Today, Nvidia is finally hosting GTC, which was canceled in March and rescheduled for today as an online only event. Nvidia initially teased GTC with the tagline “get amped”, which alluded to the name for Nvidia’s upcoming architecture: Ampere. Thanks to Supermicro’s Product Manager of GPU Server Systems Carlos Weissenberg (who I really enjoyed talking to), we were able to get some details on Ampere and the upcoming HGX GPU board (which was shown off on May 12 by Nvidia’s CEO), which will be utilized in upcoming Supermicro systems.
We’re not entirely sure what exactly Nvidia is going to unveil today; when I spoke to Carlos, he couldn’t provide me with a ton of information since Nvidia has been a little secretive about Ampere. What he could tell me for sure is that Ampere focuses on performance, inter GPU and inter server coherency, and machine learning/AI. I wasn’t given specific performance figures in respect to CUDA cores, clock speeds, etc, but Ampere does support PCIe 4.0, NVLink, NVSwitch, and GPU Direct RDMA. Supermicro’s systems will, of course, be utilizing Nvidia’s next generation HGX boards, of which there are two models, Redstone and Delta.
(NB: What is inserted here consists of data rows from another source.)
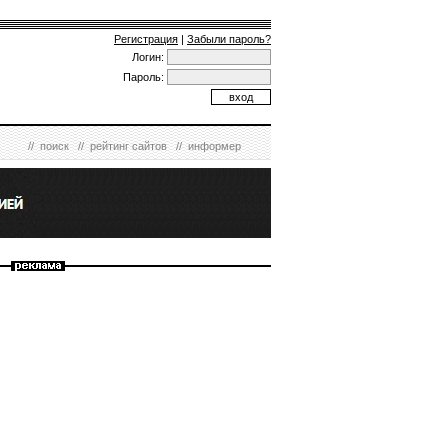
Регистрация
|
Забыли пароль?
Логин:
Пароль:
//
поиск
//
рейтинг сайтов
//
информер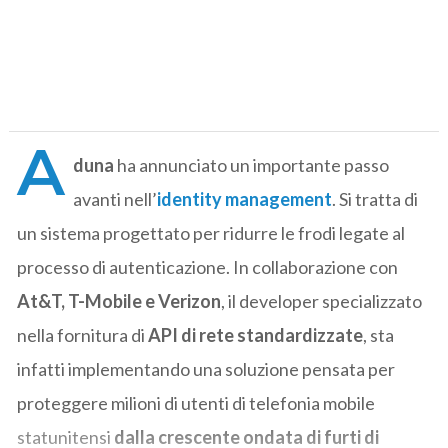
A
duna
ha annunciato un importante passo
avanti nell’
identity management
. Si tratta di
un sistema progettato per ridurre le frodi legate al
processo di autenticazione. In collaborazione con
At&T, T-Mobile e Verizon
, il developer specializzato
nella fornitura di
API di rete standardizzate
, sta
infatti implementando una soluzione pensata per
proteggere milioni di utenti di telefonia mobile
statunitensi
dalla crescente ondata di furti di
The Redstone model has 4 A100 GPUs and the Delta model has 8. These A100 GPUs are, presumably, based on the highest end Ampere dies that exist, which should be codenamed GA100. Though Supermicro advertises CUDA and Tensor cores, there is no mention of ray tracing cores whatsoever, which I found curious.
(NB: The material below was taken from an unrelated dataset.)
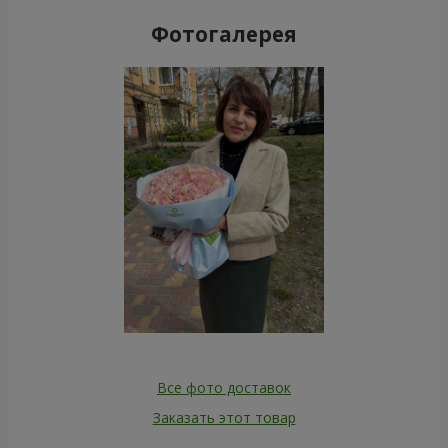
Фотогалерея
Все фото доставок
Заказать этот товар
So, the one feature I got the most info on: GPU coherency. It might not be the most important thing about Ampere, but it is definitely something Nvidia cares about deeply. One of the most crucial things in making several GPUs a coherent mass is high bandwidth, which is why PCIe 4.0 support is a requirement. NVLink and NVSwitch will be leveraged to tie together up to 16 GPUs within a single server. For server to server coherency, Nvidia is using GPU Direct RDMA, a Mellanox technology; for those wondering why Nvidia bought a networking company, here’s the answer. This technology actually totally bypasses the CPU and allows GPUs to access memory directly to one another. This is important especially for machine learning which depends on high bandwidth and memory speeds. Unfortunately for Nvidia, AMD and Intel will not permit GPU to CPU coherency on their platforms, which is unsurprising since Nvidia is competing with the two. I think this is actually a really interesting technology, and while I’m sure many would have preferred to know just the core count, one has to recognize the value of being able to transmit so much data between GPUs and servers (up to 600 gigabytes, not gigabits, per second).
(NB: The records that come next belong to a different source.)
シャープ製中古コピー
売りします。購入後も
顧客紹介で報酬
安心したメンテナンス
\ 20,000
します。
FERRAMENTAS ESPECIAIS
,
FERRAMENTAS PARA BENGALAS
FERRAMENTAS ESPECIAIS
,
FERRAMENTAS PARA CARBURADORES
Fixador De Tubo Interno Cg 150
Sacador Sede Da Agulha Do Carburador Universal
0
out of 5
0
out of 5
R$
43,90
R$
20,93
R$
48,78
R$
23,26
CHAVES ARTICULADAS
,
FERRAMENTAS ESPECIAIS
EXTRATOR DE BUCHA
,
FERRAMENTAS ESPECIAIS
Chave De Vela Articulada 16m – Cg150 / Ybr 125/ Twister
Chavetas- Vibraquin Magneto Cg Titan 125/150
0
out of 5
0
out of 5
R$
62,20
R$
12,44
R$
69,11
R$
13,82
Like I said before, Nvidia has been tight lipped about Ampere, and so Carlos and Supermicro weren’t able answer many of my questions. They could not tell me if A100 or Ampere in general had ray tracing, what node A100 was on, how many cores the A100 had, and the differences between Ampere in this context vs. Ampere in another context (like gaming or desktop workstation). Ampere is shrouded in so much mystery, which makes it that much more interesting.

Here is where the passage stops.